Bangladeshi police officials stand guard at the site where a Japanese citizen was shot dead by attackers in Rangpur, on Oct 3, 2015. PHOTO: AFP

DHAKA (REUTERS) - Bangladesh stepped up security for foreign diplomats and citizens on Sunday (Oct 4) after the killing of two foreigners within a week in attacks claimed by the Islamic State in Iraq and Syria (ISIS), which has vowed similar further assaults in the Muslim-majority nation.

Bangladesh Prime Minister Sheikh Hasina on Sunday dismissed ISIS' claim to have killed the foreigners, saying police still had no evidence to confirm the militant group was behind the murders.

"We have still not found any involvement (of ISIS). We have to investigate," Ms Hasina told reporters.
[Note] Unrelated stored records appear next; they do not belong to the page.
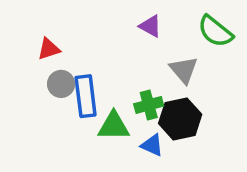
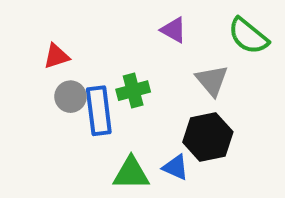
green cross: (149, 105) -> (133, 91), moved
green triangle: (114, 126) -> (131, 173), moved

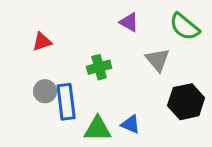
gray circle: (71, 97) -> (45, 91), moved
blue rectangle: (99, 111) -> (66, 102), moved
black hexagon: (208, 137) -> (186, 102), moved

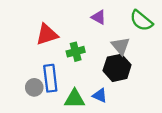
red triangle: (42, 42) -> (47, 34), moved, size x1.5
gray circle: (45, 91) -> (34, 87), moved
black hexagon: (186, 102) -> (117, 68), moved

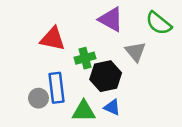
purple triangle: (99, 17) -> (111, 19), size x1.5
red triangle: (47, 34) -> (53, 39), turned 30
black hexagon: (117, 68) -> (106, 76), moved

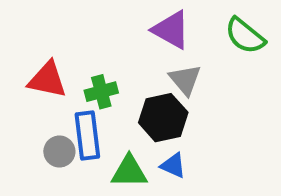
red triangle: (53, 39) -> (47, 80), moved
gray triangle: (135, 52) -> (185, 80), moved
green cross: (85, 58) -> (101, 92), moved

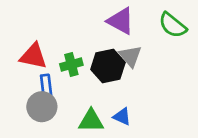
black hexagon: (163, 118) -> (108, 66), moved
blue rectangle: (87, 136) -> (46, 86), moved, size x0.7
gray circle: (59, 152) -> (42, 107), size x1.4

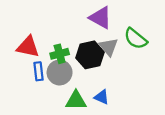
green semicircle: (173, 25) -> (136, 39), moved
gray circle: (42, 107) -> (60, 72), moved

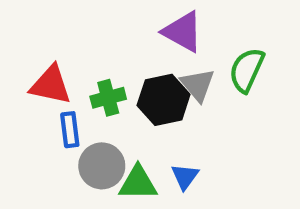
green semicircle: (136, 39) -> (247, 70), turned 75
gray circle: (60, 72) -> (102, 166), moved
blue triangle: (102, 97) -> (185, 177), turned 42

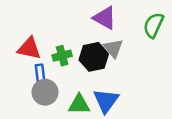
green semicircle: (247, 70) -> (153, 25), moved
gray circle: (102, 166) -> (45, 92), moved
blue triangle: (185, 177) -> (106, 101), size x1.6

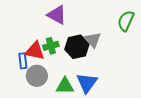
purple triangle: (105, 18) -> (57, 15), moved
red triangle: (29, 48) -> (35, 51), moved
blue rectangle: (40, 74) -> (23, 61), moved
"We've got no clues. If someone claims responsibility, why should we have to accept it?" she added. "Until we find out the link through investigation, I don't think there is any reason for us to accept it."
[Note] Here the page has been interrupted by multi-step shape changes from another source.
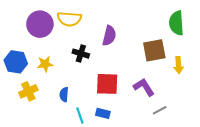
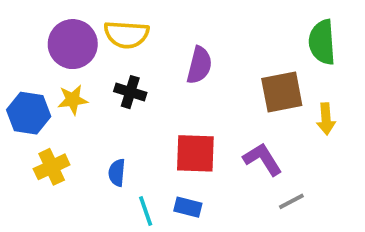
black cross: (81, 54) -> (130, 92), moved
yellow star: (45, 64) -> (73, 100), moved

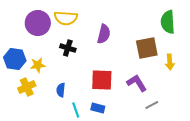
yellow star: (73, 100) -> (38, 65), moved

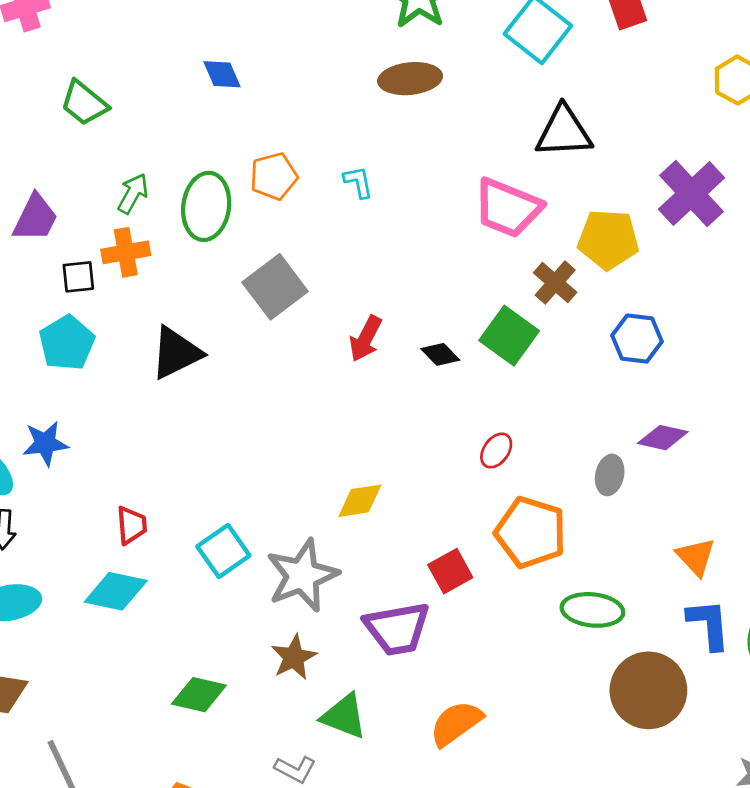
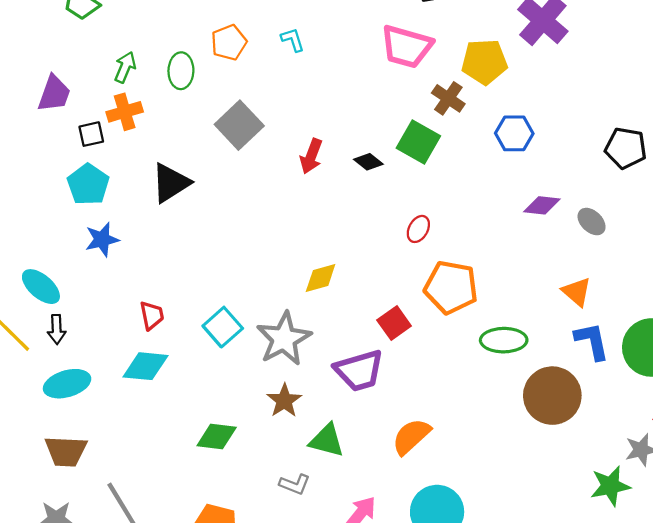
green ellipse: (206, 206) -> (181, 71), size x0.7
blue star: (45, 443) -> (102, 239), moved
gray ellipse: (610, 475) -> (592, 222), moved, turned -52

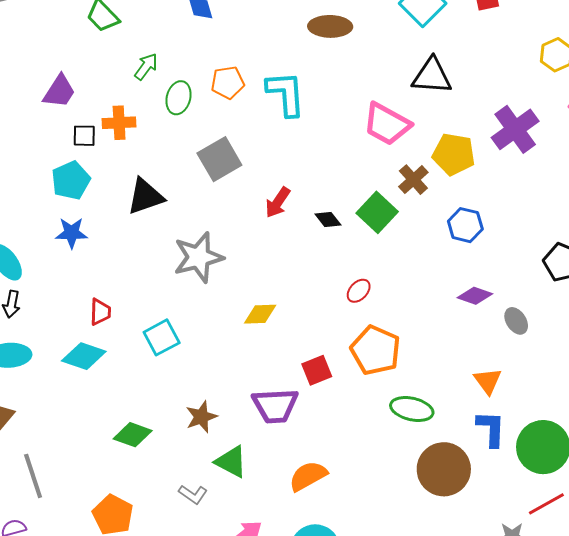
cyan L-shape: (293, 40) -> (286, 94), size x2.0
green arrow: (125, 67) -> (146, 67), moved
gray star: (284, 339) -> (198, 257), moved

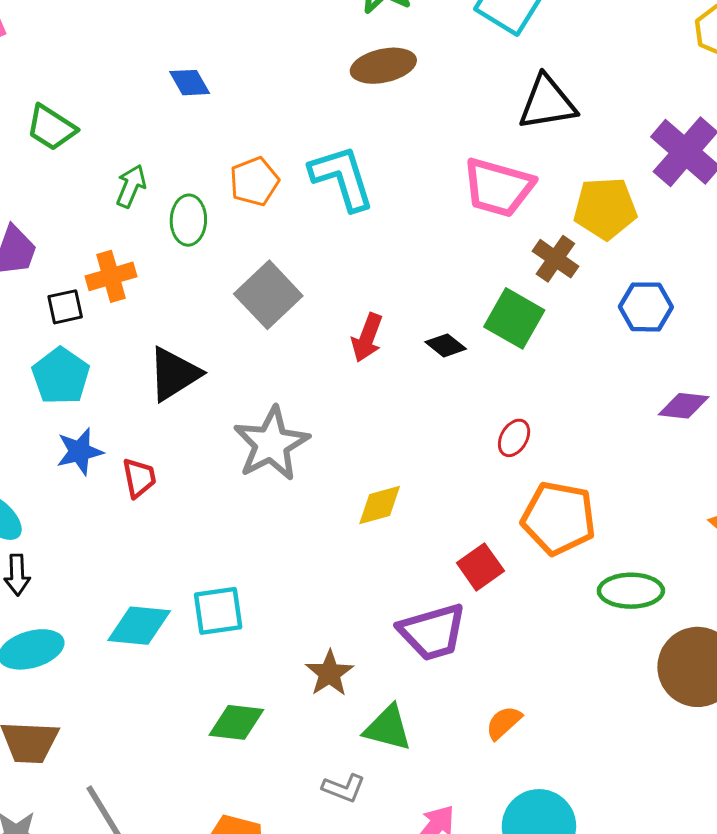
red trapezoid: (100, 312) -> (139, 478), moved
cyan square: (162, 337) -> (218, 611), moved, turned 33
orange semicircle: (308, 476) -> (504, 723), size x0.7

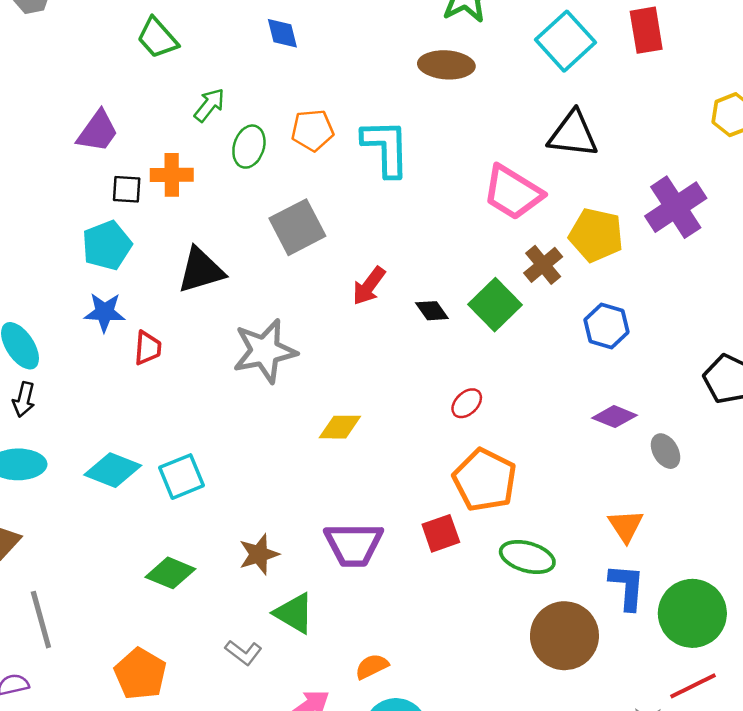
red square: (480, 567) -> (441, 533), moved
cyan square: (218, 611) -> (181, 477), turned -30
orange semicircle: (504, 723) -> (372, 666), moved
Japanese citizen Kunio Hoshi, 65, was gunned down on Saturday by three masked men on a motorcycle while on his way to visit a grass farm project in the northern district of Rangpur, an attack similar to Tuesday's shooting of Italian aid worker Cesare Tavella.

"Extra forces have been deployed at foreign diplomats and citizens' homes and workplaces across the country," Mr Muntasirul Islam, a deputy commissioner of the Dhaka Metropolitan Police, told Reuters.
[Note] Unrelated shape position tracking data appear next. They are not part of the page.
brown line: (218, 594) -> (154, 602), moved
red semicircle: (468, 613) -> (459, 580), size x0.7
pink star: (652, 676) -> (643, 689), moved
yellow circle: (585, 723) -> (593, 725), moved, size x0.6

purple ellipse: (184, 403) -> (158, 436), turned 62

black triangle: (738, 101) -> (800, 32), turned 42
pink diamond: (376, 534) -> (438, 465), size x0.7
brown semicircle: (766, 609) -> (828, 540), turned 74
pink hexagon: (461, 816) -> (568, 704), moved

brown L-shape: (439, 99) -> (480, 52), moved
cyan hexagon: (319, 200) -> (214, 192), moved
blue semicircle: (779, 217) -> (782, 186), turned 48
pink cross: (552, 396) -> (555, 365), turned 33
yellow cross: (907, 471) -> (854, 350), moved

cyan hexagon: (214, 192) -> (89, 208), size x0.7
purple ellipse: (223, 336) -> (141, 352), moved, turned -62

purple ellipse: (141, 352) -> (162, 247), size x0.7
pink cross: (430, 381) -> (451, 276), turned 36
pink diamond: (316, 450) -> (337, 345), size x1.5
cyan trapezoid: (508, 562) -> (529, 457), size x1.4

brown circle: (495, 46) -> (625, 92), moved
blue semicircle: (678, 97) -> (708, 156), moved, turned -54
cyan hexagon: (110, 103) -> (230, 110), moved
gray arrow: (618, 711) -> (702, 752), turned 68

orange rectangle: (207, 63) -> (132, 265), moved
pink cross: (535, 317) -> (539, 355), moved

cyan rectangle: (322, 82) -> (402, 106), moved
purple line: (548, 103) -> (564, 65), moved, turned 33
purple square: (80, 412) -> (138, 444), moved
Attacks on foreigners are rare in Bangladesh. But the country has been convulsed by a rising tide of Islamist violence over the past year in which four online critics of religious militancy were hacked to death, a United States citizen among them.

Police have not confirmed that ISIS, which has ambitions to spread into South Asia, is behind the two attacks. Dhaka police arrested two suspected recruiters for the hardline Islamist group over the past year.

On Saturday, ISIS warned of more attacks. "There will continue to be a series of ongoing security operations against nationals of crusader coalition countries, they will not have safety or a livelihood in Muslim lands," the group tweeted.

After Mr Tavella's killing in the Gulshan neighbourhood, home to several embassies, concerns that foreigners might be targeted prompted Western embassies to curtail the movements of diplomats in Bangladesh.

Australia postponed their tour of Bangladesh, saying on Thursday they were advised against going ahead with a two-test series that could expose their cricketers to potential militant attacks in the country.

Police are interrogating four people for clues to Mr Hoshi's killing, but no arrests have been made over Mr Tavella's murder.

The violence could pose a fresh threat to Bangladesh's US$25 billion (S$36 billion) garment export industry, the economic lifeblood of the country of 160 million people.

Western buyers had begun to cancel visits after Mr Tavella's shooting, said Mr Shahidullah Azim, a garment exporter.

"One of my American buyers also cancelled his Dhaka visit during peak time, when buyers are supposed to place more orders," he told Reuters. "The killing of a Japanese citizen within a week has created more panic among foreign buyers."

The garment industry, which supplies Western brands such as Wal-Mart, JC Penney and H&M, has already been in the spotlight over several fatal accidents, such as the 2013 collapse of a building housing factories that killed more than 1,130 people.